Billpoint
- Industry: Financial services
- Founded: October 1998; 27 years ago
- Founders: Sang Young Lee; Hope Chen; Will Chen; Jason May; Ian Flint; Jay Shen;
- Defunct: 2003
- Successor: eBay
- Headquarters: Redwood City, California, United States
- Website: www.billpoint.com

= Billpoint =

Former money transfer service

Billpoint was the name of a person-to-person money transfer service founded in 1998, and purchased in 1999 by online auctioneer eBay.

== History ==
Billpoint was founded in 1998 by Sang Young Lee, Hope Chen, Will Chen, Jason May, Ian Flint and Jay Shen, with headquarter in Redwood City, California. The company obtained venture funding from Sequoia Capital in February 1999, and later that year was purchased by eBay; its website was taken offline while integration into eBay's auction service took place. It reappeared in 2000 when it was relaunched as a joint venture with Wells Fargo bank.

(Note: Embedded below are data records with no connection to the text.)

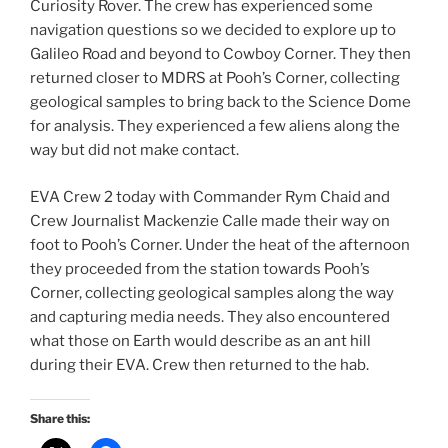
Curiosity Rover. The crew has experienced some
navigation questions so we decided to explore up to
Galileo Road and beyond to Cowboy Corner. They then
returned closer to MDRS at Pooh’s Corner, collecting
geological samples to bring back to the Science Dome
for analysis. They experienced a few aliens along the
way but did not make contact.
EVA Crew 2 today with Commander Rym Chaid and
Crew Journalist Mackenzie Calle made their way on
foot to Pooh’s Corner. Under the heat of the afternoon
they proceeded from the station towards Pooh’s
Corner, collecting geological samples along the way
and capturing media needs. They also encountered
what those on Earth would describe as an ant hill
during their EVA. Crew then returned to the hab.
Share this:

During this interval, online payment service PayPal was launched, rapidly becoming popular with eBay's customers. Billpoint and eBay spent much of the next two years trying to overtake PayPal, but with mixed results.

In July 2002, eBay CEO Meg Whitman agreed to the acquisition of PayPal with its CEO Peter Thiel. When the deal was closed in October 2002, eBay began the process of phasing out Billpoint. The shutdown was completed in early 2003.